Ben Bernanke — despite his own “helicopter” baggage — has had the courage to ignore the shrieking punditocracy and slash rates by 325 basis points, looking beyond the oil spike to the deflationary risks that lie beyond. This is statesmanship of the first order….
Perhaps Germany now needs higher rates as unemployment tumbles to a 16-year low. It has gained 30 per cent to 40 per cent in unit labour competitiveness against Italy and Spain since the currencies were fixed, and 20 per cent against France.
It is conquering market share across Club Med. As chief supplier to booming Russia, it is enjoying a (positive) asymmetric shock. But Germany is not the euro-zone.
The unspoken truth — and now the source of so much poisonous policy-making — is that Europe signed an implicit political contract with Germany in the 1990s that monetary union should never lead to a recurrence of German inflation. The euro must be as hard as the old D-Mark, and not a Lira-Peseta.
The system is now being bent to comply with this contract. Indeed, one senses that Buba chief Axel Weber has a near maniacal urge to press the point, like Shylock cutting his `Pound of Flesh’, — even if such a course of action has become inherently destructive, especially for Germany’s strategic interests….
As the BIS and others have warned, the eurozone is already in the grip of an incipient credit crunch. Distressed companies are drawing down existing loans from banks because the securitisation market is shut.
The result of monetary overkill is already evident in parts of system. Ireland’s GDP contracted at an annual rate of 1.5 per cent in the first quarter. It will get a lot worse. Investment fell 19.1 per cent.
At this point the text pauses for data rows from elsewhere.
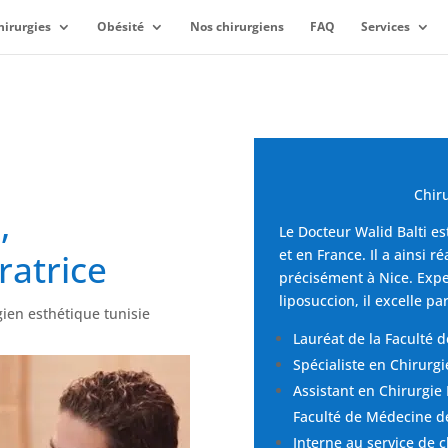
hirurgies
Obésité
Nos chirurgiens
FAQ
Services
Chir
,
Le Docteur Walid Balti es
et en France. Il a ainsi r
ratrice
précisément à Nice. Expe
liposuccion, il excelle pa
ien esthétique tunisie
Lauréat de la Faculté 
Spécialiste en Chirurgi
Assistant en Chirurgie 
Faculté de Médecine d
Interne au service de c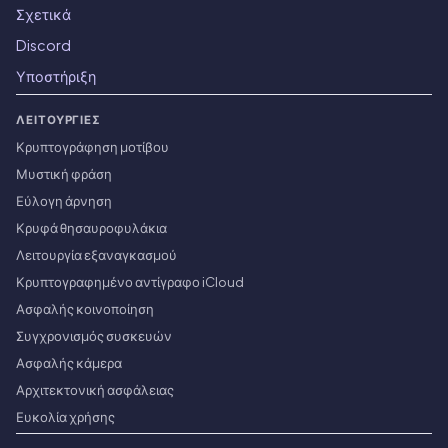
Σχετικά
Discord
Υποστήριξη
ΛΕΙΤΟΥΡΓΊΕΣ
Κρυπτογράφηση μοτίβου
Μυστική φράση
Εύλογη άρνηση
Κρυφά θησαυροφυλάκια
Λειτουργία εξαναγκασμού
Κρυπτογραφημένο αντίγραφο iCloud
Ασφαλής κοινοποίηση
Συγχρονισμός συσκευών
Ασφαλής κάμερα
Αρχιτεκτονική ασφάλειας
Ευκολία χρήσης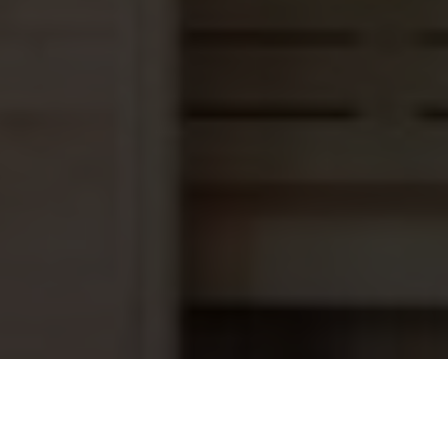
Duravision PL-REM-60Link Driver met
199,95
60Va trafo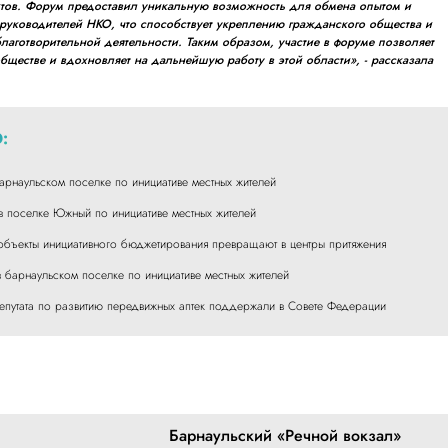
тов. Форум предоставил уникальную возможность для обмена опытом и
руководителей НКО, что способствует укреплению гражданского общества и
аготворительной деятельности. Таким образом, участие в форуме позволяет
бществе и вдохновляет на дальнейшую работу в этой области»
, - рассказала
:
арнаульском поселке по инициативе местных жителей
в поселке Южный по инициативе местных жителей
бъекты инициативного бюджетирования превращают в центры притяжения
 барнаульском поселке по инициативе местных жителей
депутата по развитию передвижных аптек поддержали в Совете Федерации
Барнаульский «Речной вокзал»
House prices have fallen for fifteen months in a row.
Spain’s house prices have fallen 6.2 per cent since July (4.3 per cent this year alone) according to Facilisimo.com. This hardly surprising. Euribor used to price floating rate mortgages (98 per cent of the total in Spain) has risen 120 basis points since the crunch began.
Unemployment has risen by 425,000 over the last year, a faster rate of increase than during the recession of the early 1990s. Monetary policy has been tightened into a severe downturn.
HSBC expects French house prices to fall 10 per cent over the course of this year and next.
Yes, inflation has run amok in Asia, the Mid-East, and Russia. They will have to slam on the brakes. Some are doing so already. This will hit just as the effects of the ECB’s squeeze bites harder.
It has become fashionable to talk of “global inflation”. There is no such thing. A large number of countries have let their money supplies surge out control by refusing to let their currencies revalue against the dollar. They are now paying the price.
The Western states with collapsing property and asset markets (the Anglo-Saxons, Club Med) or demographic implosions (Germany) have the opposite problem. Confusing one with the other will take us straight into a slump.






> Sadly, we are witnessing the sort of strategic errors that turned the recession of 1930 into a global catastrophe.
I’m not sure that Haitians or people of other devloping countries would agree with Ambrose Evans-Pritchard about the best policy for interest rates.